Architecting Cloud Services for Resiliency

Yesterday, DavidMak and I presented a session on architecting for resiliency. With the advent of cloud it has become even more important to make considerations for intermittent failures, dropped connections, server failovers, etc.

Here are some of the key considerations

Design for failure

  1. Hardware/Software failure is inevitable
  2. People make operational errors that cause failures
  3. At cloud scale, low frequency failures happen everyday

Netflix had blogged on their approach to testing for failures and this is what saved them from an buckling under when AWS suffered an extended outage in the Virginia DC bringing down the likes of Reddit, Quora etc. Netflix's lessons can be used as a guide to designing for failure.

Resiliency schemes

Application resiliency (proactive / reactive)

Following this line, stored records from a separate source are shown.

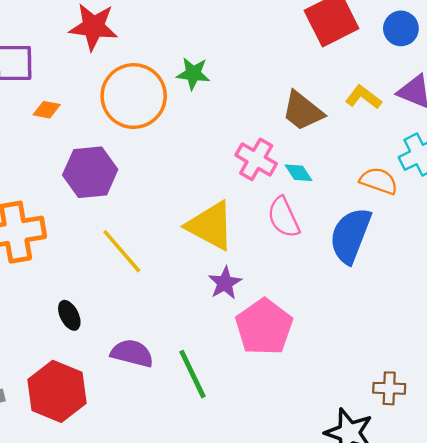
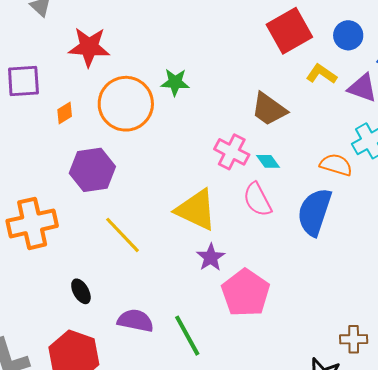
yellow L-shape: (363, 97) -> (321, 74), moved
orange diamond: (47, 110) -> (65, 113), moved, turned -40

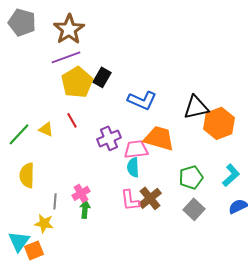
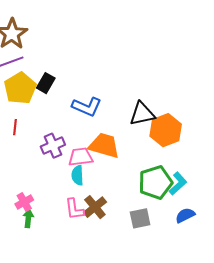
red line: (72, 120) -> (15, 127), turned 35
green pentagon: (191, 177) -> (155, 182), moved, size x1.4
gray square: (194, 209) -> (140, 218), turned 35

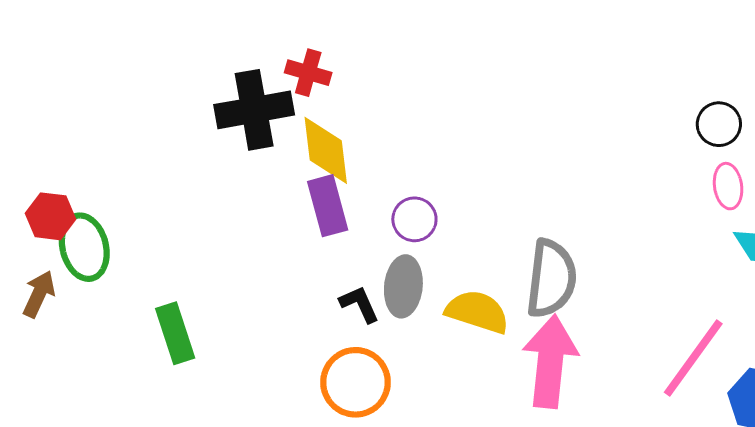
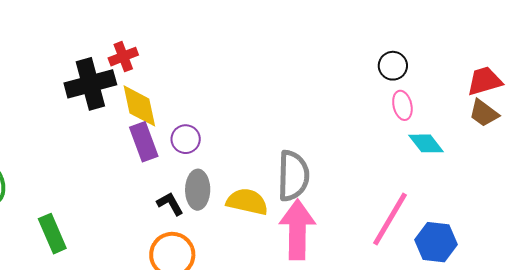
red cross: (308, 73) -> (123, 57), turned -32
purple circle: (414, 219) -> (186, 139), moved

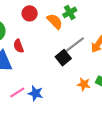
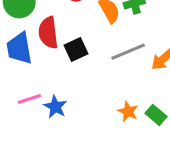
red semicircle: (19, 46) -> (48, 33), size x1.5
black square: (63, 58) -> (76, 50), moved

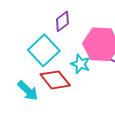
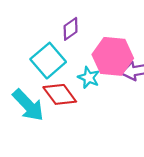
cyan arrow: (28, 91) -> (28, 105), size x1.4

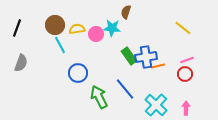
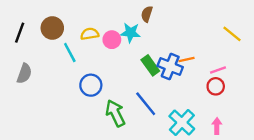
brown circle: (55, 25) -> (52, 28), moved
yellow line: (183, 28) -> (232, 34), moved
blue cross: (146, 57) -> (170, 66), turned 30
orange line: (158, 66) -> (187, 59), moved

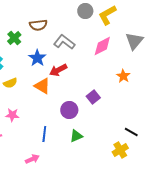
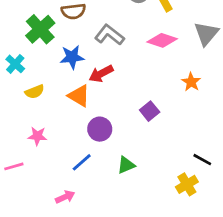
green cross: (14, 38) -> (40, 29), size x1.5
pink diamond: (102, 46) -> (162, 40), turned 45
blue star: (37, 58) -> (72, 57), turned 30
purple circle: (69, 110) -> (100, 129), moved
blue line: (44, 134) -> (82, 162), turned 42

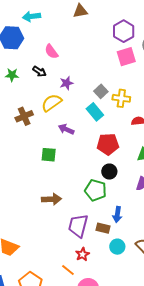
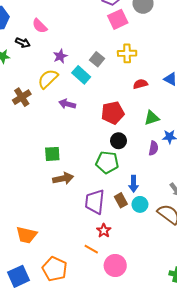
black arrow: (39, 71) -> (23, 43), moved
yellow cross: (121, 98) -> (127, 53), moved
cyan rectangle: (95, 112) -> (81, 75), moved
green square: (49, 155) -> (52, 154), moved
brown rectangle: (103, 228) -> (121, 200), turned 56
cyan circle: (117, 247) -> (140, 204), moved

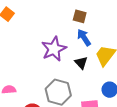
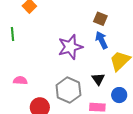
black triangle: (81, 63) -> (98, 79), moved

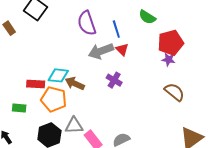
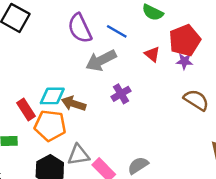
blue line: (116, 29) -> (117, 31), turned -36
red triangle: (122, 49) -> (152, 54), moved
purple cross: (114, 80) -> (121, 94), turned 35
red rectangle: (36, 84) -> (26, 110), turned 60

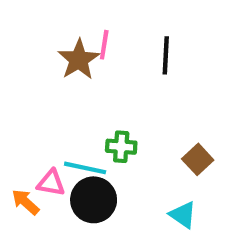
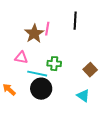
pink line: (104, 45) -> (47, 29), moved
brown star: (79, 60) -> (34, 34), moved
pink triangle: (51, 183) -> (21, 58), moved

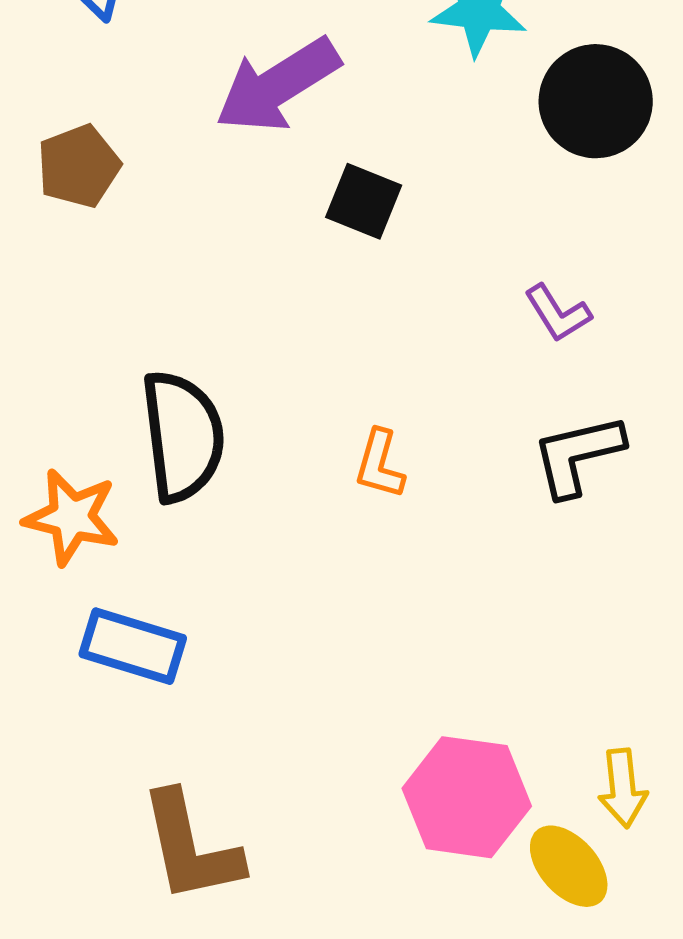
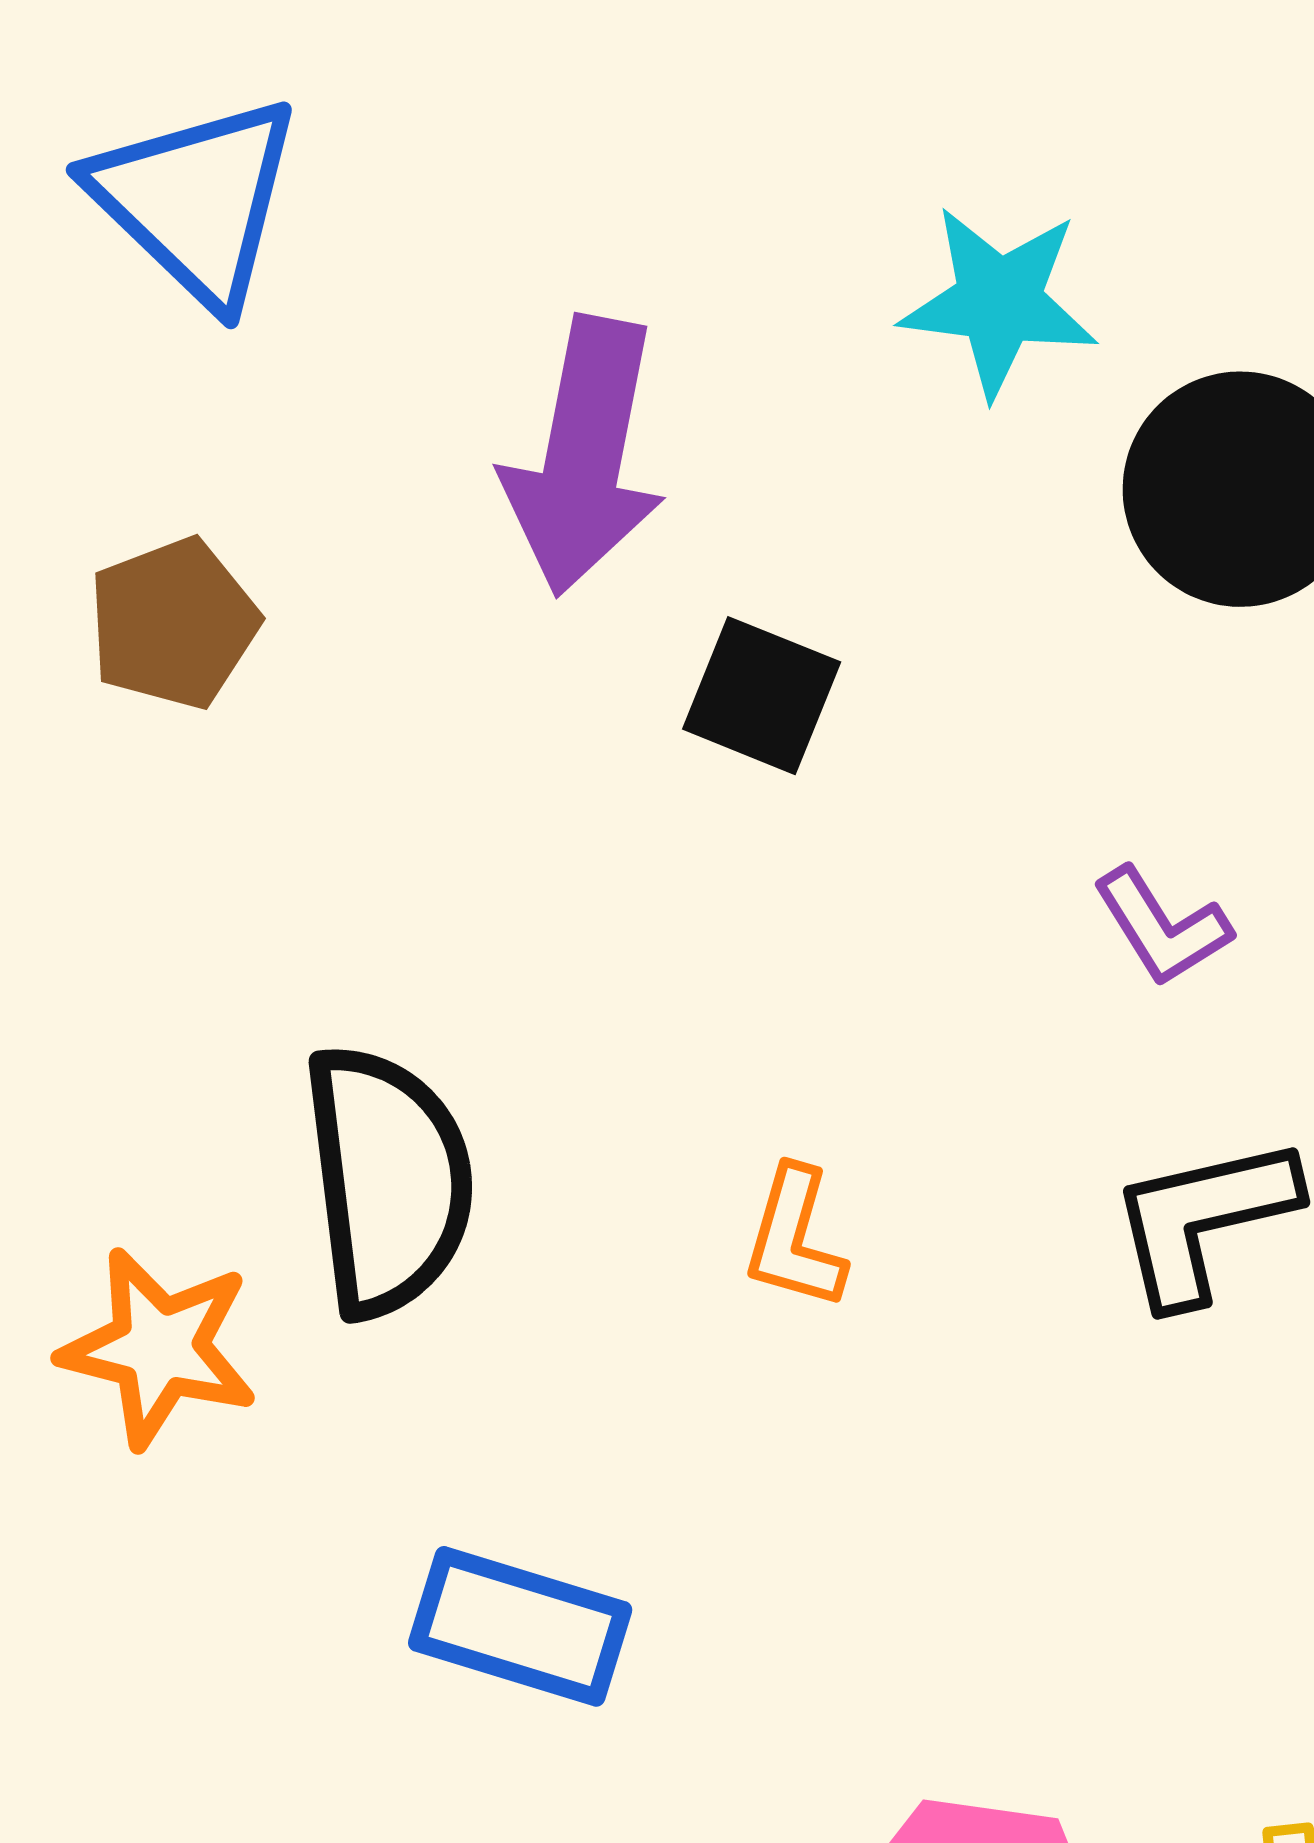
purple arrow: (278, 85) -> (584, 456), turned -47
blue rectangle: (133, 646) -> (520, 1626), moved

    1. Retry policies (handle dropped connections on SQL Azure and Windows Azure Storage, employ back-off schemes)
    2. Avoiding single points of failure (what if DB becomes unavailable, could consider providing degraded experience – site goes into read-only mode with all data being cached)
    3. Handling throttling (employ multiple caches or use dedicated caches to fight cache throttling, on the storage side employ multiple storage accounts for logically dividing the application data, diagnostics data should live in its own storage account)
    4. Queues, idempotency & poison messages (idempotency implies that an operation would produce the same results no matter how many times  it is performed)
    5. Internal IP address changes (lost connections) on role recycle (WCF communication based on IP, running MongoDB)
    6. Extensive diagnostics / logging (this is not for preventing failures but more of after the fact provisions to diagnose and prevent recurring failures in the solution)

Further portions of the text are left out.